An Open Letter to Chief Justice Hughes
Dear
Chuck,
I know it can't be easy being a judge. I can't even imagine how hard being the Chief Justice of the United States Supreme Court must've been. So many laws to master and analyze, so many decisions that help define our very Constitution. The pressure must've been intense. So intense, in fact, that for all your intellect, well-thought-out arguments, and wisdom, you routinely forgot how to spell.
Maybe it's not you. Maybe it's those darn interns over at Thompson, but c'mon, buddy. Did you really forget the "e" on at least 7 different words? Although, I will admit, "scandalou" was actually pretty funny.

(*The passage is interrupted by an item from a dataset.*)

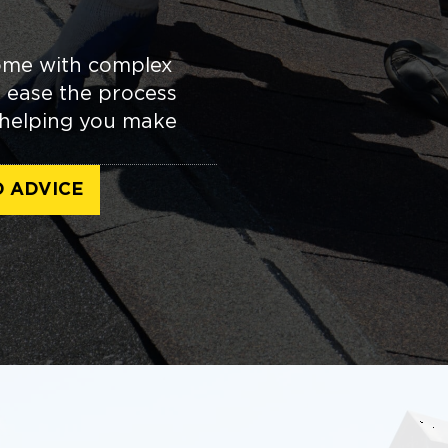
come with complex
u ease the process
, helping you make
D ADVICE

What about your apostrophes, man? They're all over the place! Boldly going where no apostrophe has ever gone before, and never should again!

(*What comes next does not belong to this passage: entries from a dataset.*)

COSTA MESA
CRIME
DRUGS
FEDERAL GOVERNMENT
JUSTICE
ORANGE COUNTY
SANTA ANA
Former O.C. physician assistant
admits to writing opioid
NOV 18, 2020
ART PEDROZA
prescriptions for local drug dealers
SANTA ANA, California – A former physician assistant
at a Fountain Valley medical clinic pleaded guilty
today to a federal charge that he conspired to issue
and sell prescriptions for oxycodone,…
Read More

Oh, and don't even get me started on your spaces-in-the-middle-of-words thing. We don't want to go there tonight, pal.
I know you law-folk have your own, special way of mangling my beloved English language, but even this is over the top. Just work on it, is all I'm sayin'. You're dead now, so I'm sure you've got plenty of time to take these items into consideration.
Sincerely,
Mlle. Obsessed-With-Small-Dots-And-Letters
P.S. I totally agree with your assertion. That statute was total bullshit. I mean, c'mon.
P.P.S. Way to have the same birthday as my Dad, bro.
An Open Letter to Justice Butler
Dear
Pierce,
Pardon me, but what is wrong with your brain, dude? For one thing, I don't know why those other four justices let you pick up a pen and write that dissenting opinion, because your argument is about as coherent and cohesive as crack fiend on a binge. Okay, that's an unfair exaggeration... but seriously? You bring douchebaggery to a new low.
When someone doesn't get a chance to defend himself/herself or their publication before a state shuts it down, that is most emphatically not due process of the law, especially when the statute being employed effectively seeks to censor the free press. Sorry bucko, but we can print whatever we want. We might get sued into the ground for it, but that's our business. Unless it's a matter of national security or some other extreme circumstance, no governmental body can interfere with the publication of materials, regardless of whether or not they are true or false, malicious or good-natured. Constitutional protections, baby.
Read 'em and weep. Normally, I'd feel bad for ragging on you so harshly... but I just spent 3 hours struggling my way through Chuckles' and your arguments, so I have no compuction whatsoever. I think your dissenting opinion was totally lame. Furthermore, I think you're lame... but that makes sense, considering you were appointed by Taft. Let's face it, he may have been the President... but he got stuck in his bathtub. Being rendered immobile by a bathroom fixture? Yeah, I'm pretty sure that's the very definition of lame.
Truthfully,
Snarky McLawhater
An Open Letter to All Law Students
Notice -
I would like to bring something to your attention. You may have noticed by now, but in case you haven't, there's something that needs to be spelled out quite clearly.
Awkward syntax does not a lawyer make. So stop it.